Tiga poin inti di atas menjadi catatan besar sebetulnya untuk kita di masa prapaskah dan paskah. Catatan refleksi atas puisi Mario ini, sebenarnya ingin mengajarkan kepada kita secara khusus kaum pria jangan muda untuk terperangkap dalam keindahan atau rayuan seorang wanita. Wanita adalah penerus hawa(orang yang menjadi asal kejatuhan dosa manusia), sedang kita adalah adam ( orang yang bijak dan kuat). Maka kita sepatutnya menjadi lelaki bijak, yang tak boleh mudah jatuh pada kenikmatan sesaat seperti Eva. Atau mungkin di antara kita ada yang mau terus dikungkung hasrat pada wanita?.
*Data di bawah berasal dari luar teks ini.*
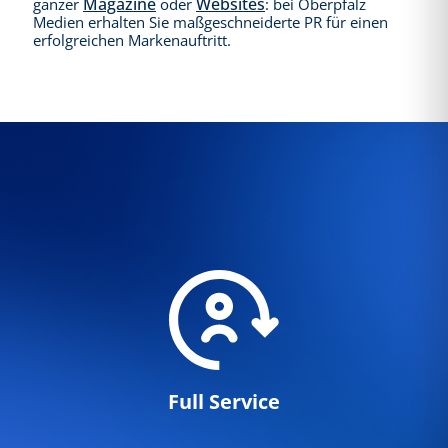
Magazine
Websites
ganzer
oder
: bei Oberpfalz
Medien erhalten Sie maßgeschneiderte PR für einen
erfolgreichen Markenauftritt.
Full Service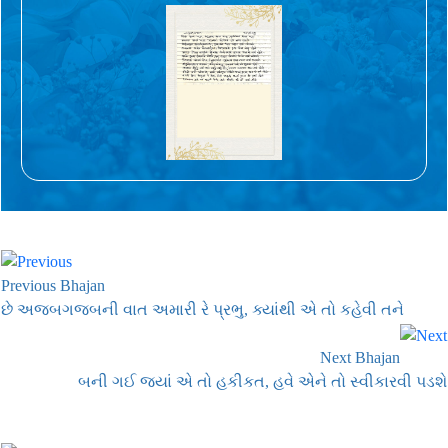
Previous Bhajan
છે અજબગજબની વાત અમારી રે પ્રભુ, ક્યાંથી એ તો કહેવી તને
Next Bhajan
બની ગઈ જ્યાં એ તો હકીકત, હવે એને તો સ્વીકારવી પડશે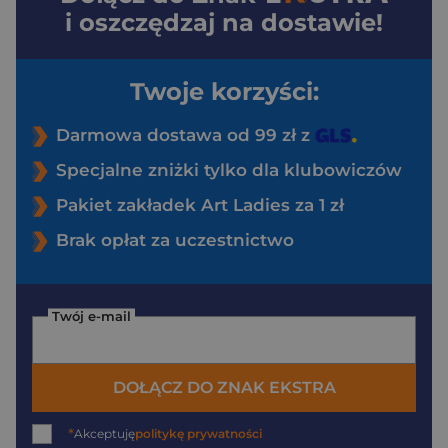
i oszczędzaj na dostawie!
Twoje korzyści:
Darmowa dostawa od 99 zł z
Specjalne zniżki tylko dla klubowiczów
Pakiet zakładek Art Ladies za 1 zł
Brak opłat za uczestnictwo
Twój e-mail
DOŁĄCZ DO ZNAK EKSTRA
*
Akceptuję
politykę prywatności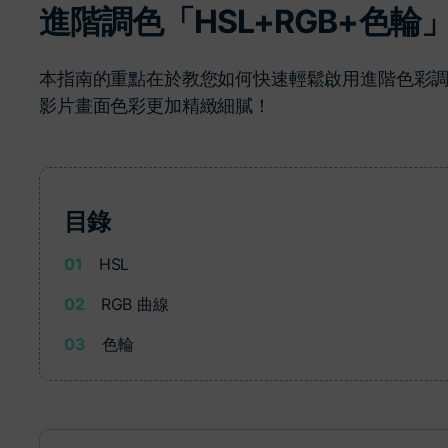
進階調色「HSL+RGB+色輪」 | 
了解
免費試用
免費下載
免費試用
本指南的重點在於教您如何快速輕鬆啟用進階色彩
免費試用
影片畫面色彩更加精緻細膩！
目錄
01
HSL
02
RGB 曲線
03
色輪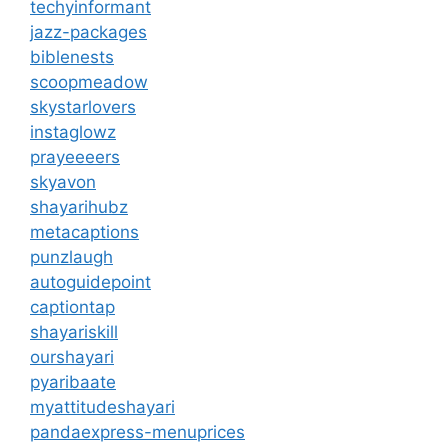
techyinformant
jazz-packages
biblenests
scoopmeadow
skystarlovers
instaglowz
prayeeeers
skyavon
shayarihubz
metacaptions
punzlaugh
autoguidepoint
captiontap
shayariskill
ourshayari
pyaribaate
myattitudeshayari
pandaexpress-menuprices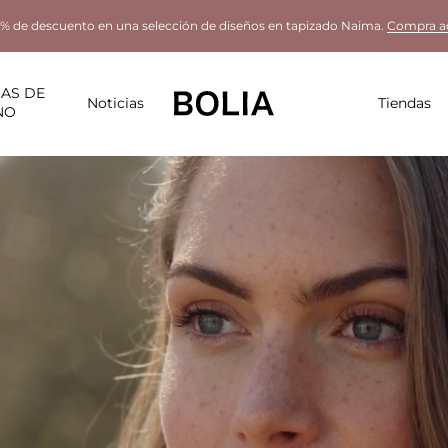
% de descuento en una selección de diseños en tapizado Naima.
Compra a
AS DE
Noticias
Tiendas
NO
Di “Ruang Tunggu” masa ini, kita bisa kaitkan dengan situasi sekarang yakni masah Prapaskah, masa penantian sekaligus pertobatan, masa di mana kita mau membersihkan diri dan menyambut kedantangan sang Juruselamat, sama seperti Mario menanti seorang wanita di dalam puisi “Ruang Tunggu”. Mari kita sama-sama menyiapkan diri sambil mengadakan tobat sehingga ketika menyambut kebangkitan TUHAN_KEMENANGAN YANG MENYERUPAI KEKAL. Demikian halnya seperti diri kita pula, bangkit dari keterpurukan iman, menyeruput darah dan air kehidupan dari TUHAN.
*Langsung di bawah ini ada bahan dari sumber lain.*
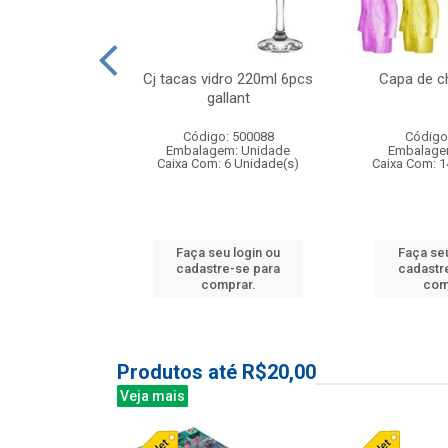
o raso 25,5cm
Cj tacas vidro 220ml 6pcs
Capa de c
e petala
gallant
: 503787
Código: 500088
Código
m: Unidade
Embalagem: Unidade
Embalage
24 Unidade(s)
Caixa Com: 6 Unidade(s)
Caixa Com: 1
u login ou
Faça seu login ou
Faça seu
e-se para
cadastre-se para
cadastr
prar.
comprar.
com
Produtos até R$20,00
Veja mais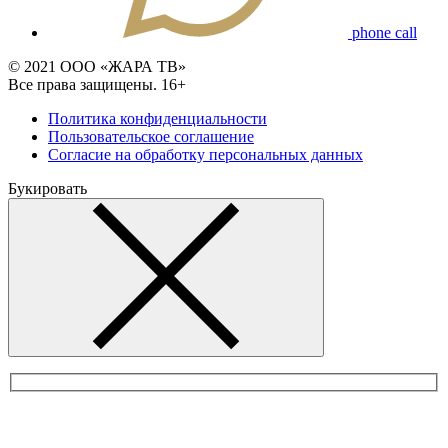
phone call
© 2021 ООО «ЖАРА ТВ»
Все права защищены. 16+
Политика конфиденциальности
Пользовательское соглашение
Согласие на обработку персональных данных
Букировать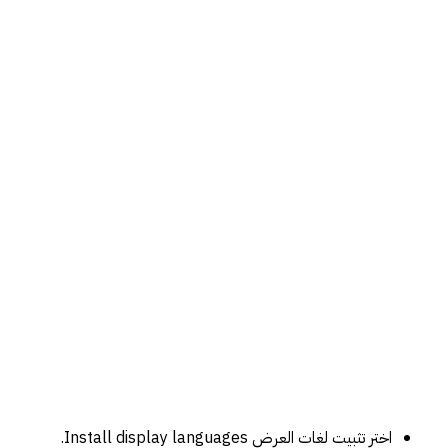
اختر تثبيت لغات العرض Install display languages.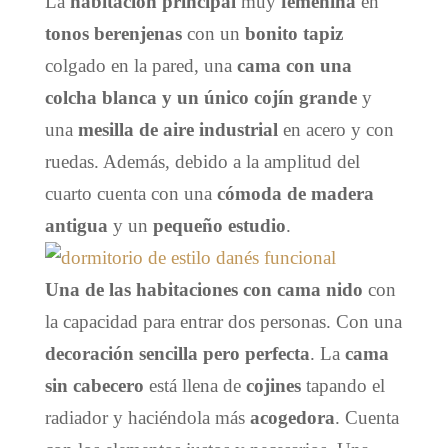
La
habitación principal
muy
femenina
en
tonos berenjenas
con un
bonito tapiz
colgado en la pared, una
cama con una
colcha blanca y un único
cojín
grande
y
una
mesilla de aire industrial
en acero y con
ruedas. Además, debido a la amplitud del
cuarto cuenta con una
cómoda de madera
antigua
y un
pequeño estudio
.
Una de las habitaciones con cama nido
con
la capacidad para entrar dos personas. Con una
decoración sencilla pero perfecta
. La
cama
sin cabecero
está llena de
cojines
tapando el
radiador y haciéndola más
acogedora
. Cuenta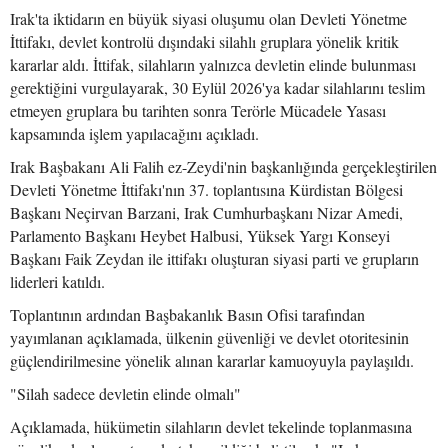
Irak'ta iktidarın en büyük siyasi oluşumu olan Devleti Yönetme
İttifakı, devlet kontrolü dışındaki silahlı gruplara yönelik kritik
kararlar aldı. İttifak, silahların yalnızca devletin elinde bulunması
gerektiğini vurgulayarak, 30 Eylül 2026'ya kadar silahlarını teslim
etmeyen gruplara bu tarihten sonra Terörle Mücadele Yasası
kapsamında işlem yapılacağını açıkladı.
Irak Başbakanı Ali Falih ez-Zeydi'nin başkanlığında gerçekleştirilen
Devleti Yönetme İttifakı'nın 37. toplantısına Kürdistan Bölgesi
Başkanı Neçirvan Barzani, Irak Cumhurbaşkanı Nizar Amedi,
Parlamento Başkanı Heybet Halbusi, Yüksek Yargı Konseyi
Başkanı Faik Zeydan ile ittifakı oluşturan siyasi parti ve grupların
liderleri katıldı.
Toplantının ardından Başbakanlık Basın Ofisi tarafından
yayımlanan açıklamada, ülkenin güvenliği ve devlet otoritesinin
güçlendirilmesine yönelik alınan kararlar kamuoyuyla paylaşıldı.
"Silah sadece devletin elinde olmalı"
Açıklamada, hükümetin silahların devlet tekelinde toplanmasına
Akhirnya saya ingin menyampaikan apresiasi yang besar kepada Mario yang telah berani “memerkosa” saya dengan puisinya. Puisinya memang gila tetapi yang lebih gila dari puisi adalah dirinya, semoga dia hanya mampu memerkosa orang dengan puisinya(para pembaca jangan serius yah) tidak dengan berkelamin biologis(hh. Maafkan saya kaka Mario,sekedar wora buat para pembaca). Jika terjadi berkelamin biologis maka saya tidak tahu dosa keberapa yang ia catat dalam sejarah hidupnya( hetttt, tapi bohong). Dan untuk kesekian kalinya saya katakan mohon maaf saya terlanjur jatuh cinta pada puisi di “Ruang Tunggu”. Saya berharap ada puisi lain, di ruangan lain, dengan situasi yang lain. Profisiat Mario si penyair gila. Saya senang membaca puisimu.*
#catatan:tulisan ini hanya bersifat latihan bagi
penulis dalam mengulas karya sastra.
3 Komentar
Berdasarkan kitab suci, Hawa adalah penyebab dosa asal manusia, yg menggoda Adam untuk jatuh ke dalam dosa bersamanya. Disini Hawa yang paling disalahkan. Jangan hanya menyalahkan hawa. Adam sebenarnya bisa saja menolak, tetapi dia menerimanya, padahal ia tahu dia tidak boleh memakan buah terlarang itu. Artinya Adam dengan sadar, tahu dan mau ia melakukan dosa tersebut, itu adalah pilihannya sendiri, untuk jatuh ke dalam dosa. Itu salahnya sendiri, tanpa paksaan.
Di paragraf ini seolah-olah menyudutkan kaum perempuan.
Pertanyaannya, apabila laki-laki terbuai dgn kemolekan tubuh seorang perempuan dan melakukan pelecehan seksual terhadap perempuan itu, apakah ini masih bisa dikatakan kesalahan seorang perempuan yg dilabeli sebagai "penggoda" dalam kalimat "wanita adalah penerus hawa (orang yg menjadi asal kejatuhan dosa manusia). Disini, perempuan tdk melakukan aksi untuk menggoda laki-laki. Kalimat selanjutnya "sedangkan kita adalah adam (orang yg bijak dan kuat)". Seolah-olah perempuan bersalah atas nafsu dan hasrat bejat seorang laki-laki. Alangkah baiknya bila kaum laki-laki lebih menjaga pikirannya ketika melihat tubuh seorang perempuan?